> _AVAILABLE RECORDS_
--
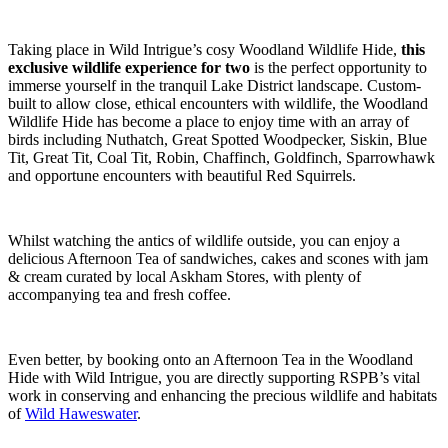
Taking place in Wild Intrigue’s cosy Woodland Wildlife Hide,
this
exclusive wildlife experience for two
is the perfect opportunity to
immerse yourself in the tranquil Lake District landscape. Custom-
built to allow close, ethical encounters with wildlife, the Woodland
Wildlife Hide has become a place to enjoy time with an array of
birds including Nuthatch, Great Spotted Woodpecker, Siskin, Blue
Tit, Great Tit, Coal Tit, Robin, Chaffinch, Goldfinch, Sparrowhawk
and opportune encounters with beautiful Red Squirrels.
Whilst watching the antics of wildlife outside, you can enjoy a
delicious Afternoon Tea of sandwiches, cakes and scones with jam
& cream curated by local Askham Stores, with plenty of
accompanying tea and fresh coffee.
Even better, by booking onto an Afternoon Tea in the Woodland
Hide with Wild Intrigue, you are directly supporting RSPB’s vital
work in conserving and enhancing the precious wildlife and habitats
of
Wild Haweswater
.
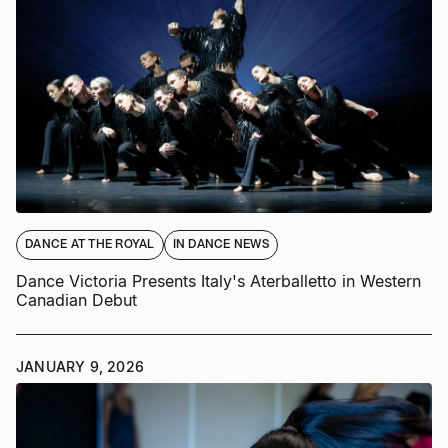
DANCE AT THE ROYAL
IN DANCE NEWS
Dance Victoria Presents Italy's Aterballetto in Western
Canadian Debut
JANUARY 9, 2026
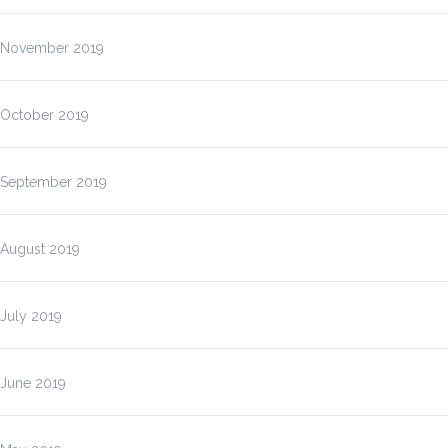
November 2019
October 2019
September 2019
August 2019
July 2019
June 2019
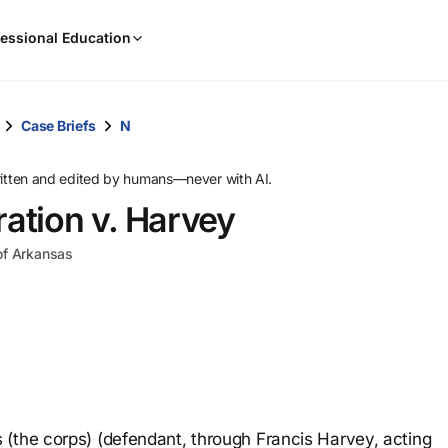
When
essional Education
results
are
available,
use
Case Briefs
N
the
up
ritten and edited by humans—never with AI.
and
ration v. Harvey
down
arrow
 of Arkansas
keys
to
review
them
and
press
Enter
to
(the corps) (defendant, through Francis Harvey, acting
select.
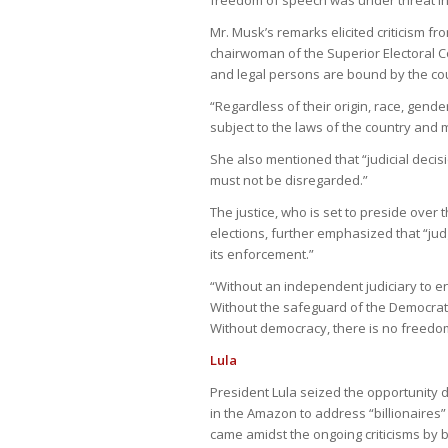
Mr. Musk’s remarks elicited criticism fr
chairwoman of the Superior Electoral Cou
and legal persons are bound by the coun
“Regardless of their origin, race, gender
subject to the laws of the country and m
She also mentioned that “judicial decis
must not be disregarded.”
The justice, who is set to preside over 
elections, further emphasized that “judg
its enforcement.”
“Without an independent judiciary to enf
Without the safeguard of the Democrati
Without democracy, there is no freedom
Lula
President Lula seized the opportunity 
in the Amazon to address “billionaires
came amidst the ongoing criticisms by 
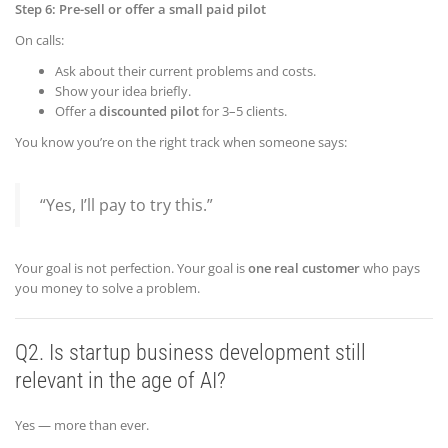
Step 6: Pre-sell or offer a small paid pilot
On calls:
Ask about their current problems and costs.
Show your idea briefly.
Offer a
discounted pilot
for 3–5 clients.
You know you’re on the right track when someone says:
“Yes, I’ll pay to try this.”
Your goal is not perfection. Your goal is
one real customer
who pays
you money to solve a problem.
Q2. Is startup
business
development still
relevant in the age of AI?
Yes — more than ever.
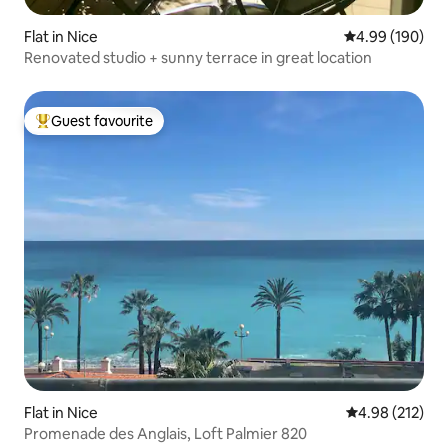
Flat in Nice
4.99 out of 5 a
4.99 (190)
Renovated studio + sunny terrace in great location
Guest favourite
Top guest favourite
Flat in Nice
4.98 out of 5 a
4.98 (212)
Promenade des Anglais, Loft Palmier 820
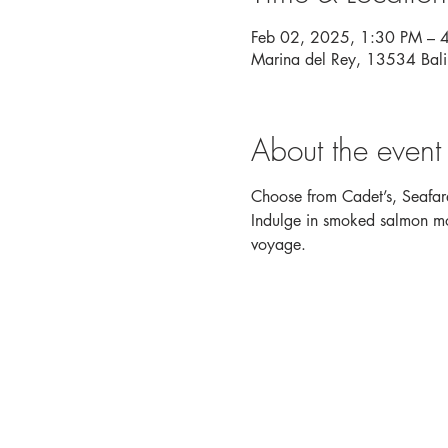
Feb 02, 2025, 1:30 PM – 
Marina del Rey, 13534 Bal
About the event
Choose from Cadet’s, Seafare
Indulge in smoked salmon mou
voyage. 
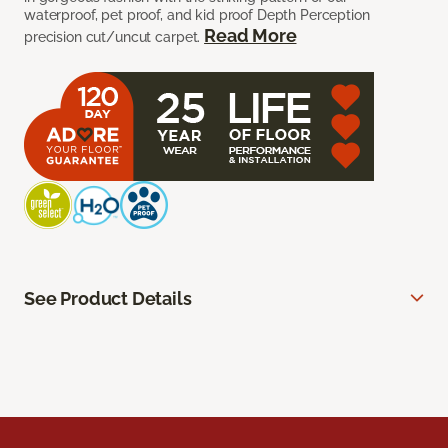
waterproof, pet proof, and kid proof Depth Perception
Read More
precision cut/uncut carpet.
See Product Details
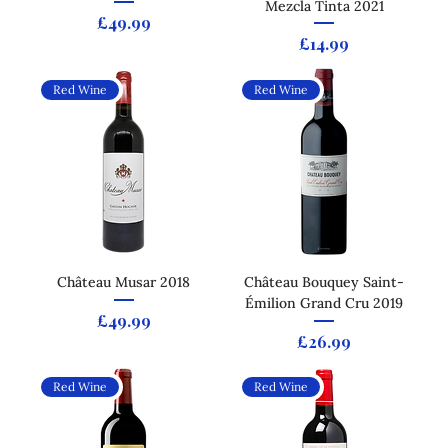
Mezcla Tinta 2021
Price
£49.99
Price
£14.99
Red Wine
Red Wine
Château Musar 2018
Château Bouquey Saint-
Émilion Grand Cru 2019
Price
£49.99
Price
£26.99
Red Wine
Red Wine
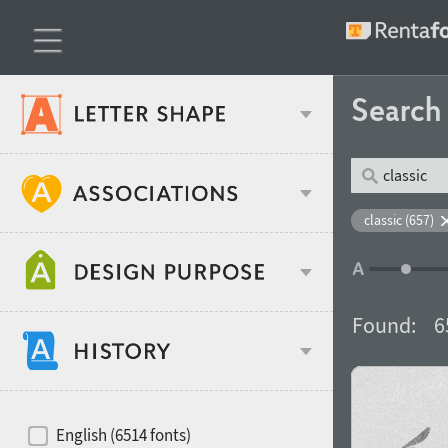
Searc
Classification
classic (657)
Age stereotype
Weight
Found:
6
Design object
Width
Recommended for
Hits of decades
English (6514 fonts)
Gender stereotype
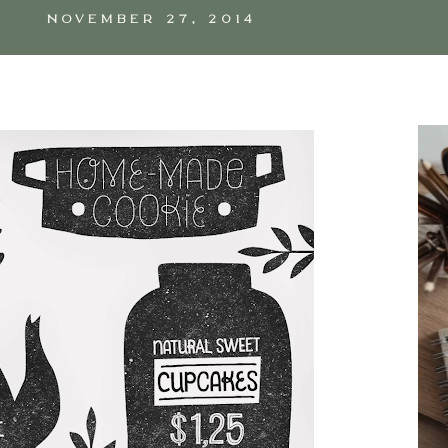
NOVEMBER 27, 2014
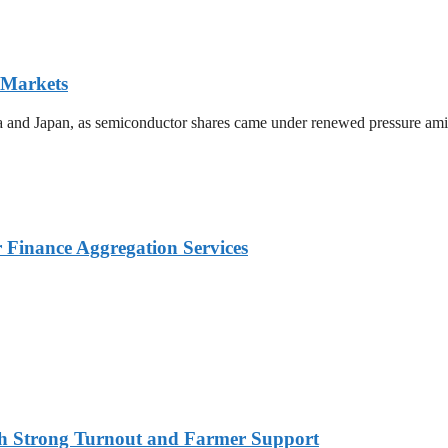
 Markets
ea and Japan, as semiconductor shares came under renewed pressure amid 
Finance Aggregation Services
ith Strong Turnout and Farmer Support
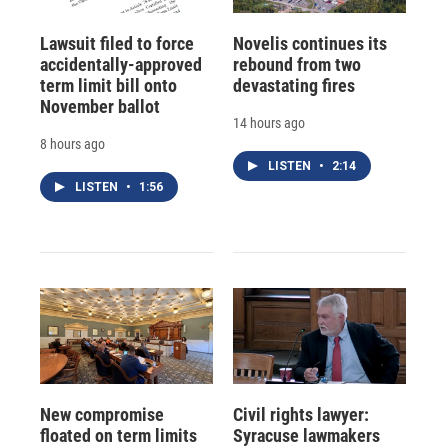
Lawsuit filed to force
Novelis continues its
accidentally-approved
rebound from two
term limit bill onto
devastating fires
November ballot
14 hours ago
8 hours ago
LISTEN
•
2:14
LISTEN
•
1:56
New compromise
Civil rights lawyer:
floated on term limits
Syracuse lawmakers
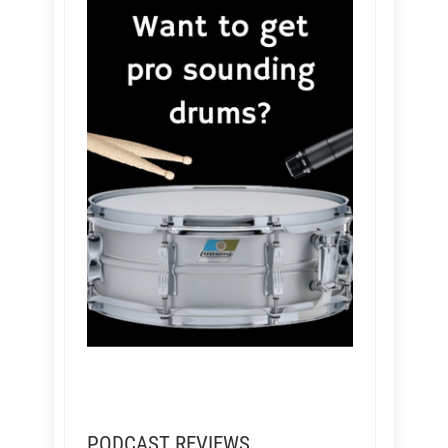
PODCAST REVIEWS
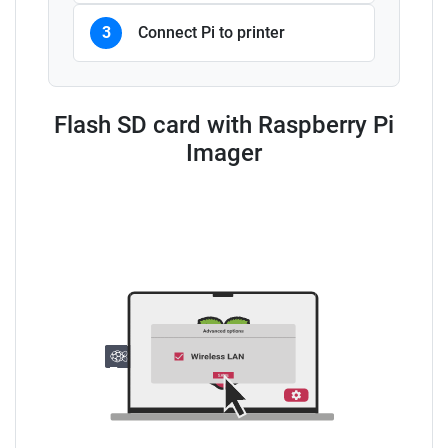
3
Connect Pi to printer
Flash SD card with Raspberry Pi
Imager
--
> _DIRECTIONS FOR THIS TASK_
Word for word, repeat each record above; leave out every picture.

> _ANSWER TO THE EXERCISE_
Taking place in Wild Intrigue’s cosy Woodland Wildlife Hide,
this
exclusive wildlife experience for two
is the perfect opportunity to
immerse yourself in the tranquil Lake District landscape. Custom-
built to allow close, ethical encounters with wildlife, the Woodland
Wildlife Hide has become a place to enjoy time with an array of
birds including Nuthatch, Great Spotted Woodpecker, Siskin, Blue
Tit, Great Tit, Coal Tit, Robin, Chaffinch, Goldfinch, Sparrowhawk
and opportune encounters with beautiful Red Squirrels.
Whilst watching the antics of wildlife outside, you can enjoy a
delicious Afternoon Tea of sandwiches, cakes and scones with jam
& cream curated by local Askham Stores, with plenty of
accompanying tea and fresh coffee.
Even better, by booking onto an Afternoon Tea in the Woodland
Hide with Wild Intrigue, you are directly supporting RSPB’s vital
work in conserving and enhancing the precious wildlife and habitats
of
Wild Haweswater
.
DANCE AT THE ROYAL
IN DANCE NEWS
Dance Victoria Presents Italy's Aterballetto in Western
Canadian Debut
JANUARY 9, 2026
November 2019
October 2019
September 2019
August 2019
July 2019
June 2019
When
essional Education
results
are
available,
use
Case Briefs
N
the
up
ritten and edited by humans—never with AI.
and
ration v. Harvey
down
arrow
 of Arkansas
keys
to
review
them
and
press
Enter
to
(the corps) (defendant, through Francis Harvey, acting
select.
Mr. Musk’s remarks elicited criticism fr
chairwoman of the Superior Electoral Cou
and legal persons are bound by the coun
“Regardless of their origin, race, gender
subject to the laws of the country and m
She also mentioned that “judicial decis
must not be disregarded.”
The justice, who is set to preside over 
elections, further emphasized that “judg
its enforcement.”
“Without an independent judiciary to enf
Without the safeguard of the Democrati
Without democracy, there is no freedom
Lula
President Lula seized the opportunity 
in the Amazon to address “billionaires
came amidst the ongoing criticisms by 
Step 6: Pre-sell or offer a small paid pilot
On calls:
Ask about their current problems and costs.
Show your idea briefly.
Offer a
discounted pilot
for 3–5 clients.
You know you’re on the right track when someone says:
“Yes, I’ll pay to try this.”
Your goal is not perfection. Your goal is
one real customer
who pays
you money to solve a problem.
Q2. Is startup
business
development still
relevant in the age of AI?
Yes — more than ever.
Flat in Nice
4.99 out of 5 a
4.99 (190)
Renovated studio + sunny terrace in great location
Guest favourite
Top guest favourite
Flat in Nice
4.98 out of 5 a
4.98 (212)
Promenade des Anglais, Loft Palmier 820
Feb 02, 2025, 1:30 PM – 
Marina del Rey, 13534 Bal
About the event
Choose from Cadet’s, Seafare
Indulge in smoked salmon mou
voyage. 
waterproof, pet proof, and kid proof Depth Perception
Read More
precision cut/uncut carpet.
See Product Details
Mezcla Tinta 2021
Price
£49.99
Price
£14.99
Red Wine
Red Wine
Château Musar 2018
Château Bouquey Saint-
Émilion Grand Cru 2019
Price
£49.99
Price
£26.99
Red Wine
Red Wine
Searc
Classification
classic (657)
Age stereotype
Weight
Found:
6
Design object
Width
Recommended for
Hits of decades
English (6514 fonts)
Gender stereotype
NOVEMBER 27, 2014
 Markets
ea and Japan, as semiconductor shares came under renewed pressure amid 
Finance Aggregation Services
ith Strong Turnout and Farmer Support
Lawsuit filed to force
Novelis continues its
accidentally-approved
rebound from two
term limit bill onto
devastating fires
November ballot
14 hours ago
8 hours ago
LISTEN
•
2:14
LISTEN
•
1:56
New compromise
Civil rights lawyer:
floated on term limits
Syracuse lawmakers
PODCAST REVIEWS
3
Connect Pi to printer
Flash SD card with Raspberry Pi
Imager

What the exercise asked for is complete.